(Data listing Opens)
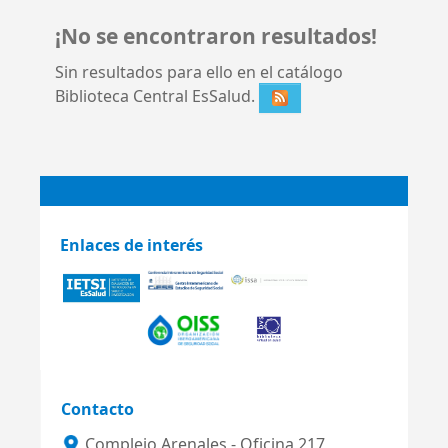
¡No se encontraron resultados!
Sin resultados para ello en el catálogo
Biblioteca Central EsSalud.
Enlaces de interés
Contacto
Complejo Arenales - Oficina 217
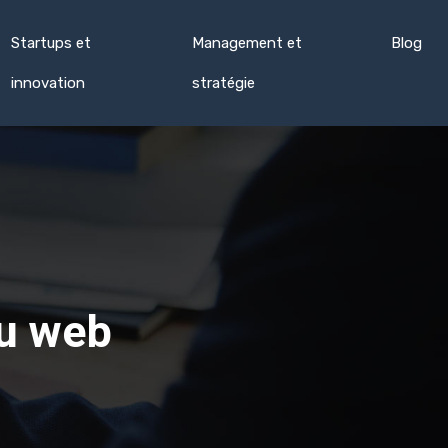
Startups et
Management et
Blog
innovation
stratégie
du web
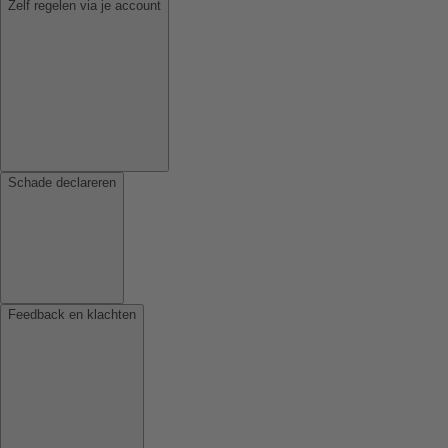
Zelf regelen via je account
Schade declareren
Feedback en klachten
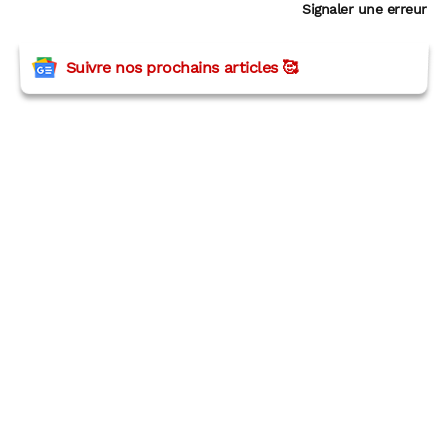
Signaler une erreur
Suivre nos prochains articles 🥰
(Data listing Closes)
** Work order **
What is needed is a copy of every line above in which "resultados" appears.

** Result below **
¡No se encontraron resultados!
Sin resultados para ello en el catálogo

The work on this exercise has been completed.